Segundo Malan, o País deve crescer 3,5% no próximo ano. Para este ano, ele estima um crescimento de 2,8%. Malan, no entanto, disse que ‘‘não existe nenhum país no mundo que seja imune às turbulências’’. Segundo ele, o acordo com o Fundo apenas reduz as incertezas e a vulnerabilidade do Brasil.

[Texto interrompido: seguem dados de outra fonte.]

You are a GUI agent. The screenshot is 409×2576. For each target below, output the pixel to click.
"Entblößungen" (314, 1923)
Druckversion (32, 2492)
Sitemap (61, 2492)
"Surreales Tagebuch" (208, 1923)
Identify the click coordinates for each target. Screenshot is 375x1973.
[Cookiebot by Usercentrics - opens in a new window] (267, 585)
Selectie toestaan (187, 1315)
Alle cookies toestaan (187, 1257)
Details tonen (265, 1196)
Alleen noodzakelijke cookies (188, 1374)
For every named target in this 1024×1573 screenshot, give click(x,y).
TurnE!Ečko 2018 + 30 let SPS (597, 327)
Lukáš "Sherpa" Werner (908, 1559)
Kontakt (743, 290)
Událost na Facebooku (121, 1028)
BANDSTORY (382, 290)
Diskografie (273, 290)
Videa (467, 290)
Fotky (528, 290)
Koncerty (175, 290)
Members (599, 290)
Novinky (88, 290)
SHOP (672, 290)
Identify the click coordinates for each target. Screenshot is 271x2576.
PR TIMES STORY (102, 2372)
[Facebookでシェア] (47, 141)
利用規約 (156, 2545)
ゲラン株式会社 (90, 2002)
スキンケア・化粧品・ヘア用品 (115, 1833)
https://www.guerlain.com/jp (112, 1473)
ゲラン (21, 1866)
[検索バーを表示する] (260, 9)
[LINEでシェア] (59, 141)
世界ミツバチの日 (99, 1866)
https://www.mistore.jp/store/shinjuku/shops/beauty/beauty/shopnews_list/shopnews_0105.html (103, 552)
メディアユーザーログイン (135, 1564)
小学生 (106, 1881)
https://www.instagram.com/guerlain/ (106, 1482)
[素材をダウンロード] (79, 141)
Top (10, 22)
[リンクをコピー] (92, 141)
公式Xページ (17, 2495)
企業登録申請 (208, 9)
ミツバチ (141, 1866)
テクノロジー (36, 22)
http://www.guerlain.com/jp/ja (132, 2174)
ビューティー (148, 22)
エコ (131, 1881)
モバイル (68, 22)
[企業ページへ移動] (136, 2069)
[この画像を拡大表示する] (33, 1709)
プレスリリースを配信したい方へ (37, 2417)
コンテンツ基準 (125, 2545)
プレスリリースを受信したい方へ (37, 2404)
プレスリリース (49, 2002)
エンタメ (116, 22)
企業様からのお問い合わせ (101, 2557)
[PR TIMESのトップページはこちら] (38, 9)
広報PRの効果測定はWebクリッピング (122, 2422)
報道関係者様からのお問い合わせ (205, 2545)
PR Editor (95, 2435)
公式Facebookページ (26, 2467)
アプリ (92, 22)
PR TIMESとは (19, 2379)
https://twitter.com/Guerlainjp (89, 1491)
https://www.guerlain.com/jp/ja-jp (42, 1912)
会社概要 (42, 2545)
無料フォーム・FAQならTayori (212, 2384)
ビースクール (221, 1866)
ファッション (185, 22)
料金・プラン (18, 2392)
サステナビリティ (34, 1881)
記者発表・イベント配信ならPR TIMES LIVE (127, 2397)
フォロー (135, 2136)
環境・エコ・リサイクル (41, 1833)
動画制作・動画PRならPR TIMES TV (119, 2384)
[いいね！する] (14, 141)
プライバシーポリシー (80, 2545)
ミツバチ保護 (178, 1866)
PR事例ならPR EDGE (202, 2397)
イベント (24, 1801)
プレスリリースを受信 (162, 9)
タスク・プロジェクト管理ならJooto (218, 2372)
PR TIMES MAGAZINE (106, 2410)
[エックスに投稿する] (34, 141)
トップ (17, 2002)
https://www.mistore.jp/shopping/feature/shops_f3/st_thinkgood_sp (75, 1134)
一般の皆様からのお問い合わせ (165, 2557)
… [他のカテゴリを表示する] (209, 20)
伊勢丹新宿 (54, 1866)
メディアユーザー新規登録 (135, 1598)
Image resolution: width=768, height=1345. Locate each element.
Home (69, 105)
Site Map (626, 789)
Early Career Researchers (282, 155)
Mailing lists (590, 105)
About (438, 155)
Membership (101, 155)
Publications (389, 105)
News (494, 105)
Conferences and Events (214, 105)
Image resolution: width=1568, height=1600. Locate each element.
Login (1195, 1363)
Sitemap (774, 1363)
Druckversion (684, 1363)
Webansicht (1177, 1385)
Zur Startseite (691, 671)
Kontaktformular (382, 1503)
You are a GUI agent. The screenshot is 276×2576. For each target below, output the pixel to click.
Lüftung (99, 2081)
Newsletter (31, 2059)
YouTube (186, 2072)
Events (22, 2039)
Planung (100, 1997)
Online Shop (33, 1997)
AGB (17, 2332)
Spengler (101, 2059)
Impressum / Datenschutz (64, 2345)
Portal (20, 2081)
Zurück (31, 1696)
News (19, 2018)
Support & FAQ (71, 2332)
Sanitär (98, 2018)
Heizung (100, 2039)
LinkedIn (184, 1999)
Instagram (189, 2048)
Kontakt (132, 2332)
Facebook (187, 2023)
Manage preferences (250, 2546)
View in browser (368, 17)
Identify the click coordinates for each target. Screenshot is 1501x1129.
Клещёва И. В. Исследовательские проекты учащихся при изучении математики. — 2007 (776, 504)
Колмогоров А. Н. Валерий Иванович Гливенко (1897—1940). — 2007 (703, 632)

A aposta do governo ao assinar o acordo é aumentar a confiança do mercado para poder retomar a política de reduções das taxas de juros, variável fundamental para crescimento econômico.
O economista do Banco Interamericano de Desenvolvimento, Uziel Nogueira, que mora em Buenos Aires, considera o acerto com o Fundo a melhor opção. Mais cético, o economista da Unicamp Luiz Gonzaga Belluzzo diz que, ao cortar gastos num ambiente de desaceleração econômica, existe a possibilidade de a crise interna se aprofundar.